● **Exercise brief**:
Restate word for word only the lines running from the one with "TELEFONTOK SAJÁT DIZÁJNNAL" to the end of the data, both ends included. Omit any pictures.

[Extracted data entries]

^^^^^^^^

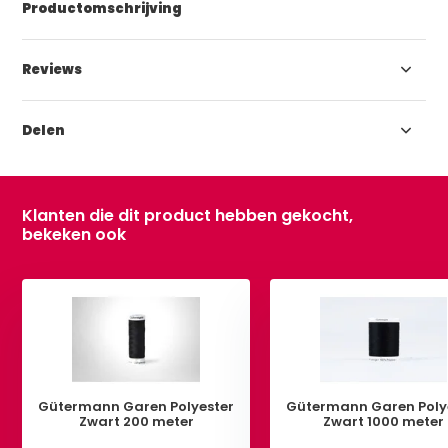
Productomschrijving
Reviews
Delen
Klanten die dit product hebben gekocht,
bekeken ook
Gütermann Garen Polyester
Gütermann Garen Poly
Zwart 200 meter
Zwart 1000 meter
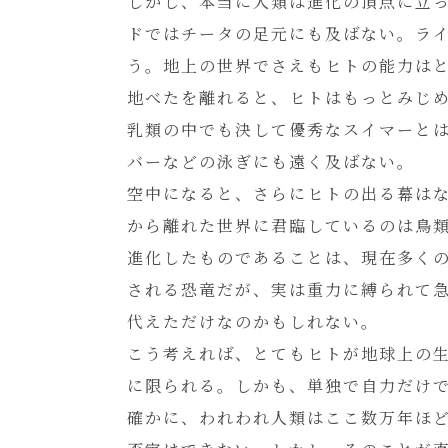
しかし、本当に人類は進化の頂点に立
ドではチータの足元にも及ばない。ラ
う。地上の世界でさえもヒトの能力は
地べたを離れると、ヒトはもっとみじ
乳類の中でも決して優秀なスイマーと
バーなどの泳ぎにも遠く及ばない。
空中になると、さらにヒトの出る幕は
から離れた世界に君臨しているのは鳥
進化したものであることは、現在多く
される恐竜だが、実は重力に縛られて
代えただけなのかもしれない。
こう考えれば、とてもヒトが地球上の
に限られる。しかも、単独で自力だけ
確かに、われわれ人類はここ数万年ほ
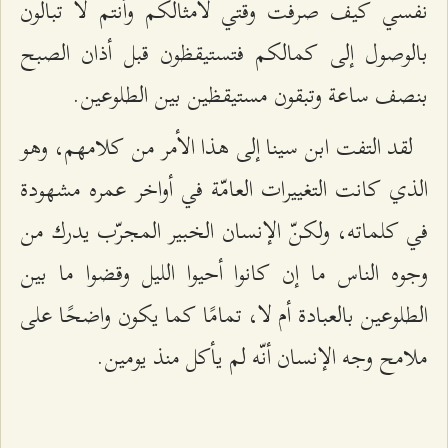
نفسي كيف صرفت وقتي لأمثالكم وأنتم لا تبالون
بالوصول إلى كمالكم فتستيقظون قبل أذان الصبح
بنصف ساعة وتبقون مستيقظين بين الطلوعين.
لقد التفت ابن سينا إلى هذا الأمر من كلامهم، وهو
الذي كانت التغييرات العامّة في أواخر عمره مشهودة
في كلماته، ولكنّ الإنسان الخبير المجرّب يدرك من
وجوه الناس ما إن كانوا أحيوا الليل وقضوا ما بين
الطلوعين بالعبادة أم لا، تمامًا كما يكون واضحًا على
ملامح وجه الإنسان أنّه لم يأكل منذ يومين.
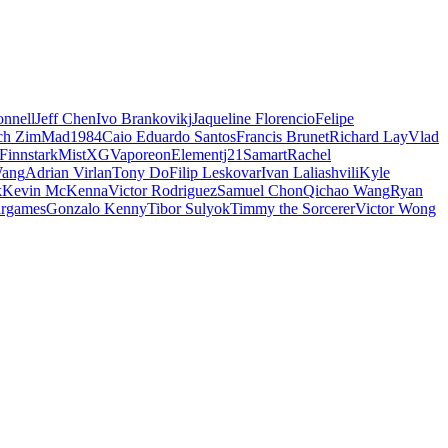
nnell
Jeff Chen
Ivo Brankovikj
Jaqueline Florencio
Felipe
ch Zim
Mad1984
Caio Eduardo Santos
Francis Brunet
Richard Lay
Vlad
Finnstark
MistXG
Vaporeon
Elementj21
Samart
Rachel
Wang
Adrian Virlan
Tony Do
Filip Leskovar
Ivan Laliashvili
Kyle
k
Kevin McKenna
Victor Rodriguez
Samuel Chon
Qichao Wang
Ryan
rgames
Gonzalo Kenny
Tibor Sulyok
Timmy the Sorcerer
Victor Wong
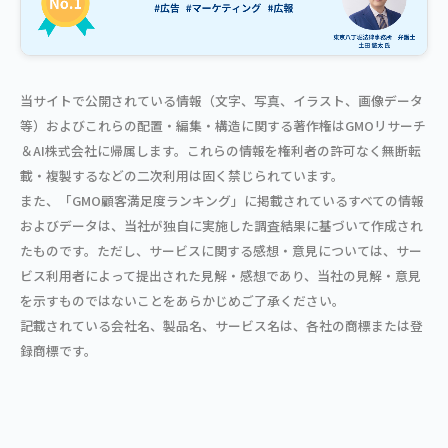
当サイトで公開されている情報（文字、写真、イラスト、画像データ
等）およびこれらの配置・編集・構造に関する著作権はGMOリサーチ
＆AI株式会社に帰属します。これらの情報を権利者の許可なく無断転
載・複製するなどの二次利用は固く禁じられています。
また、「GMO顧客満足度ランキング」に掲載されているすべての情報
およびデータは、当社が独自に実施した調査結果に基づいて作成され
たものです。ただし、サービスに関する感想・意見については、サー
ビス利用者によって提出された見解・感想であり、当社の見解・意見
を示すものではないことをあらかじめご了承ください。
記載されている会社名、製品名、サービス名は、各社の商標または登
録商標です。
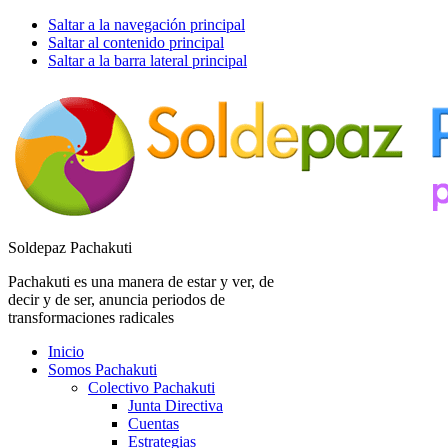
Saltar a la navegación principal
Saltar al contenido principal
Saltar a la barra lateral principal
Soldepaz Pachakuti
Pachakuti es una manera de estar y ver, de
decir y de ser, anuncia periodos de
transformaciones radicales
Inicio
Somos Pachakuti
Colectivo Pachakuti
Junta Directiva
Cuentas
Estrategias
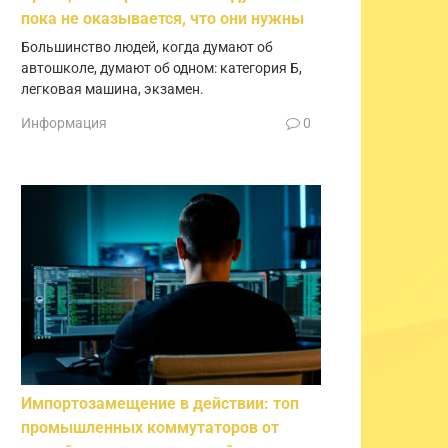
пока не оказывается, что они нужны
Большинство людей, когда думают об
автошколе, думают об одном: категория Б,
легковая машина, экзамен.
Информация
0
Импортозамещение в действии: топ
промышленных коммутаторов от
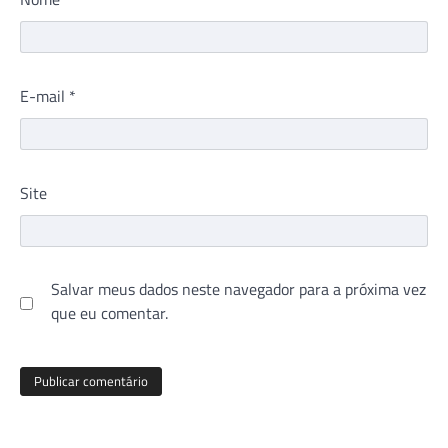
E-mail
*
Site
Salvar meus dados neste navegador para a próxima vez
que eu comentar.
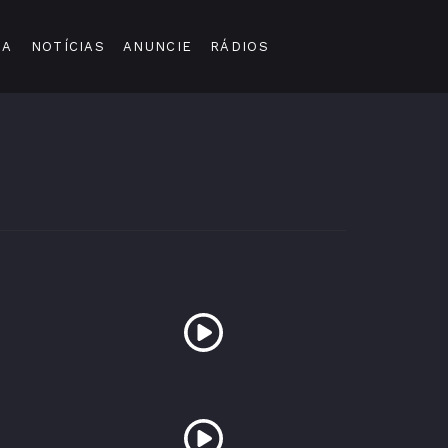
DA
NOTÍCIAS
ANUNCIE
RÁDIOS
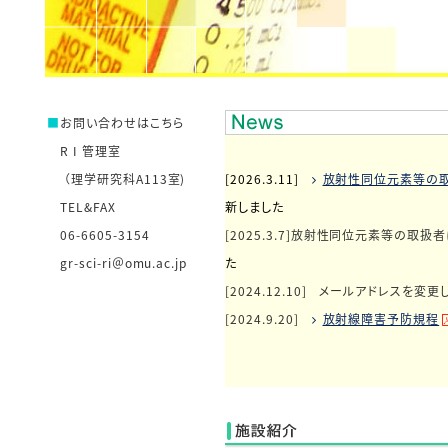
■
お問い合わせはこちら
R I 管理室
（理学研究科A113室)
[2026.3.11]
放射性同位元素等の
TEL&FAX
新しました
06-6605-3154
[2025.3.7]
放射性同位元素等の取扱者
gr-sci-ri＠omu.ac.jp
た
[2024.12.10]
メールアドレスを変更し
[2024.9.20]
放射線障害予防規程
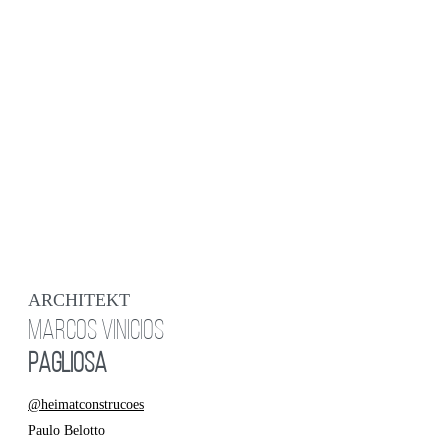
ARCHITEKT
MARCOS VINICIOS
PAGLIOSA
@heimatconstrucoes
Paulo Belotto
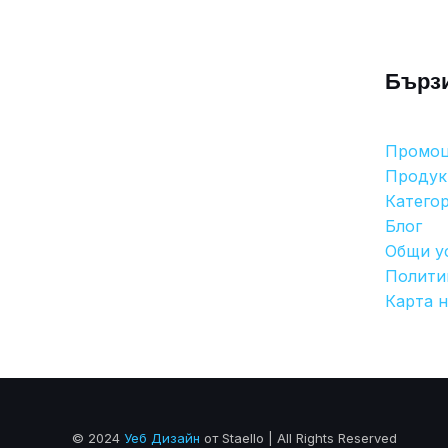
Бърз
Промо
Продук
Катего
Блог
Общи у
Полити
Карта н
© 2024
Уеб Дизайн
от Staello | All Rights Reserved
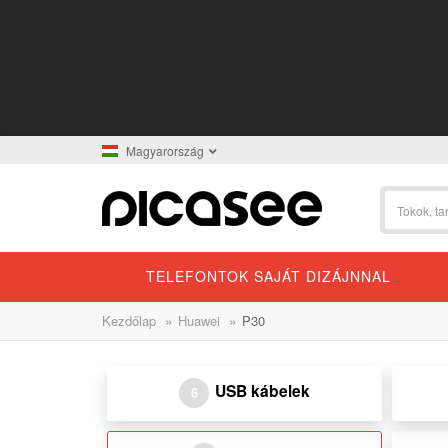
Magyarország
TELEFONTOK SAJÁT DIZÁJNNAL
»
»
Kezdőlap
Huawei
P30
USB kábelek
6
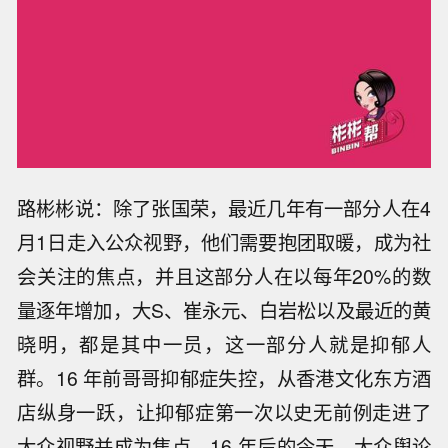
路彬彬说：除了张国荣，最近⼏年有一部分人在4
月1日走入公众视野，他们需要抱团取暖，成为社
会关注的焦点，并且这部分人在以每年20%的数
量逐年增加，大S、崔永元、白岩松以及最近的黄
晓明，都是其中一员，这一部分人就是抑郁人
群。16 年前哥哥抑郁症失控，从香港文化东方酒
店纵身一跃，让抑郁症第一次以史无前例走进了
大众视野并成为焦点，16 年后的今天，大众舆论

^^^^^^^^

● **Exercise solution**:
TELEFONTOK SAJÁT DIZÁJNNAL
»
»
Kezdőlap
Huawei
P30
USB kábelek
6
路彬彬说：除了张国荣，最近⼏年有一部分人在4
月1日走入公众视野，他们需要抱团取暖，成为社
会关注的焦点，并且这部分人在以每年20%的数
量逐年增加，大S、崔永元、白岩松以及最近的黄
晓明，都是其中一员，这一部分人就是抑郁人
群。16 年前哥哥抑郁症失控，从香港文化东方酒
店纵身一跃，让抑郁症第一次以史无前例走进了
大众视野并成为焦点，16 年后的今天，大众舆论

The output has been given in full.